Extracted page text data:
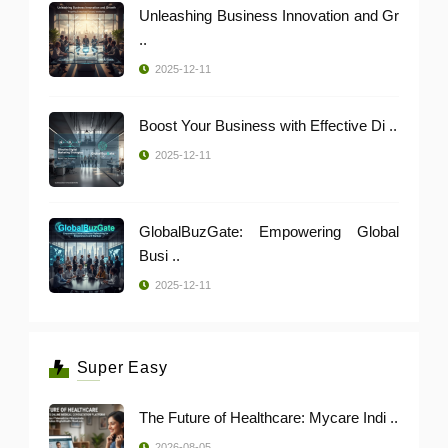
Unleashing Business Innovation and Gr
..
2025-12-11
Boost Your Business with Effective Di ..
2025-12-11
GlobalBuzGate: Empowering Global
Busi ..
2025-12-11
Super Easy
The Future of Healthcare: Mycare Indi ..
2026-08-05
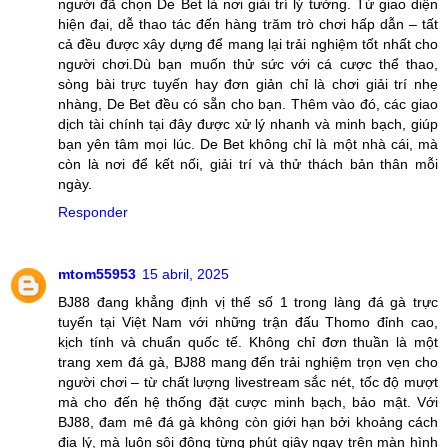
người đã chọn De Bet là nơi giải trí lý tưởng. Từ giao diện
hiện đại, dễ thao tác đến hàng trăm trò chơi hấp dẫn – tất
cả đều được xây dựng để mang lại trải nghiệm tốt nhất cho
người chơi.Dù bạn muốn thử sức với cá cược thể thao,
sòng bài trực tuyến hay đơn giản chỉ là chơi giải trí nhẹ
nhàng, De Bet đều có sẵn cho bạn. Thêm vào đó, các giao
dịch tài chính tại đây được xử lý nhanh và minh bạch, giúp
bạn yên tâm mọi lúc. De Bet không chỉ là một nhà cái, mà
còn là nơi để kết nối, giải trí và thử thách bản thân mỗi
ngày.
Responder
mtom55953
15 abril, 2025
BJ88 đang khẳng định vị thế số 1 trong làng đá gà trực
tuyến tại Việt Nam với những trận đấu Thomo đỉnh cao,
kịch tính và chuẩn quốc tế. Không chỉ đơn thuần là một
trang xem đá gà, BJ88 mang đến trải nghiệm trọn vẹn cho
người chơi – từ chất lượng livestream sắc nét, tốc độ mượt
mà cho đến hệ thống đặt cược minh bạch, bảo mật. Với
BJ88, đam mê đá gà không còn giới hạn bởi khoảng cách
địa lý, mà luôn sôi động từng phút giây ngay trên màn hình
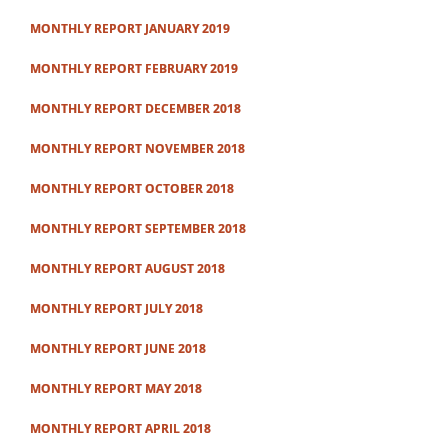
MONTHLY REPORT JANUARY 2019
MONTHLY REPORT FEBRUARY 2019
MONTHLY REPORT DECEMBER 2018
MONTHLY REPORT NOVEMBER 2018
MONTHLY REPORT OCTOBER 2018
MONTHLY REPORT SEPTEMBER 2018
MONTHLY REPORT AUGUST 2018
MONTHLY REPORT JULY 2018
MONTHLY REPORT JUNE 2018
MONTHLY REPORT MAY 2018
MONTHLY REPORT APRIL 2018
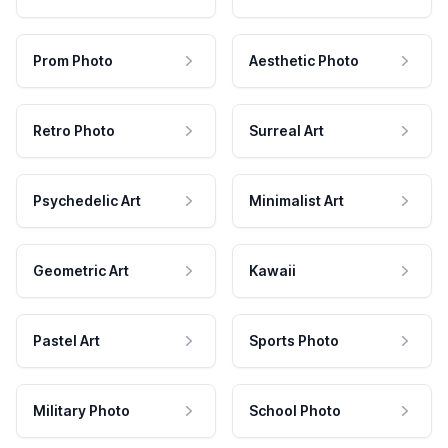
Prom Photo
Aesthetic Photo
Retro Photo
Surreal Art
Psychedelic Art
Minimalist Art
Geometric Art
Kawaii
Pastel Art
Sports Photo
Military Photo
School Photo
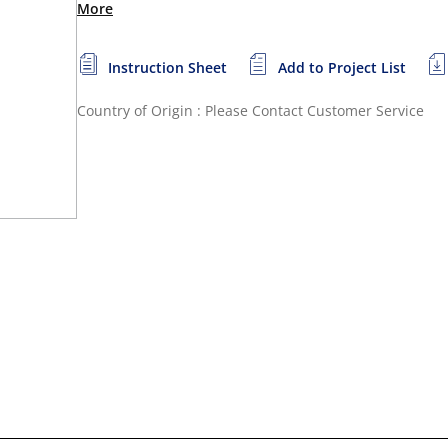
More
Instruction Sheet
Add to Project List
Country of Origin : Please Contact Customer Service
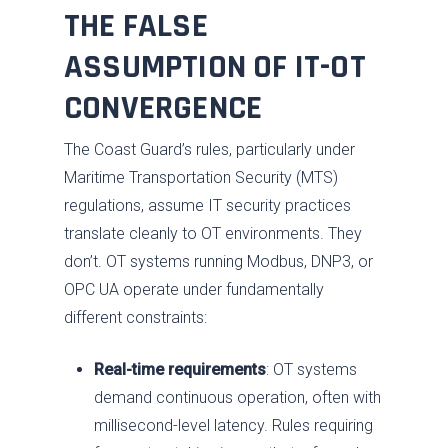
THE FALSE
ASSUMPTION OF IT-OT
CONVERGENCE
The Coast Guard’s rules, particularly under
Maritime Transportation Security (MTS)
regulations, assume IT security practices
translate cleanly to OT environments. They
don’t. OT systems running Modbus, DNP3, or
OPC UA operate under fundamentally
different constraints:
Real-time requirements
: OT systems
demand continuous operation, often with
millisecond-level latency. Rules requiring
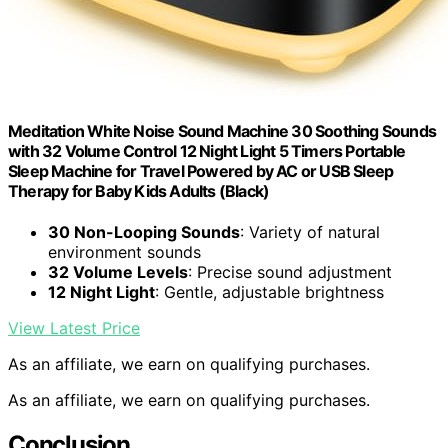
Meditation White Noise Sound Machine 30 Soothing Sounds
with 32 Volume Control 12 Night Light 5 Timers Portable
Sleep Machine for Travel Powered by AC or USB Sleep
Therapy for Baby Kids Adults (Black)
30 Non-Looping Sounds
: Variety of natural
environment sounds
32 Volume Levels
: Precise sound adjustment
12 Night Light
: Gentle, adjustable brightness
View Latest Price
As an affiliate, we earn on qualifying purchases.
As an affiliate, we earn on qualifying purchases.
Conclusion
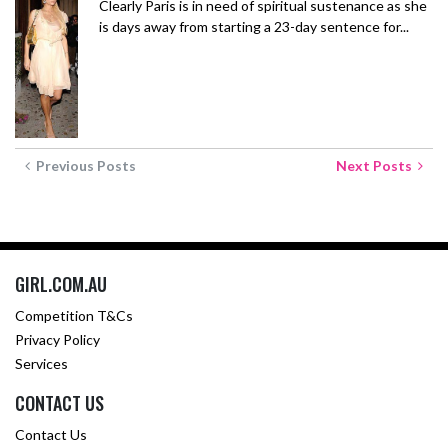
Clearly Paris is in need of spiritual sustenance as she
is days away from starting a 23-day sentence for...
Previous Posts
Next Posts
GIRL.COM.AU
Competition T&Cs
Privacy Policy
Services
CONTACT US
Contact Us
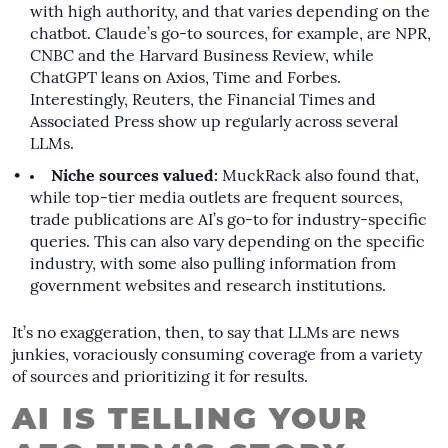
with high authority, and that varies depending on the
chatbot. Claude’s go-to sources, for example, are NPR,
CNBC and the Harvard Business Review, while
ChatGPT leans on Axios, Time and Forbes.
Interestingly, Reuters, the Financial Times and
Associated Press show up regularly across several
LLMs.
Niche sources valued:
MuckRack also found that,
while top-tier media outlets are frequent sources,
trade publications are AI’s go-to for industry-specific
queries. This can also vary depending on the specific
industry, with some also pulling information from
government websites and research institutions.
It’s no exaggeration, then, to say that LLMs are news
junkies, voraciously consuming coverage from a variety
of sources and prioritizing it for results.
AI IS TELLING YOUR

> **What needs to be done**: Scan the records above for the string "that", then copy each line where it turns up.

> **Output of the task**:
with high authority, and that varies depending on the
MuckRack also found that,
It’s no exaggeration, then, to say that LLMs are news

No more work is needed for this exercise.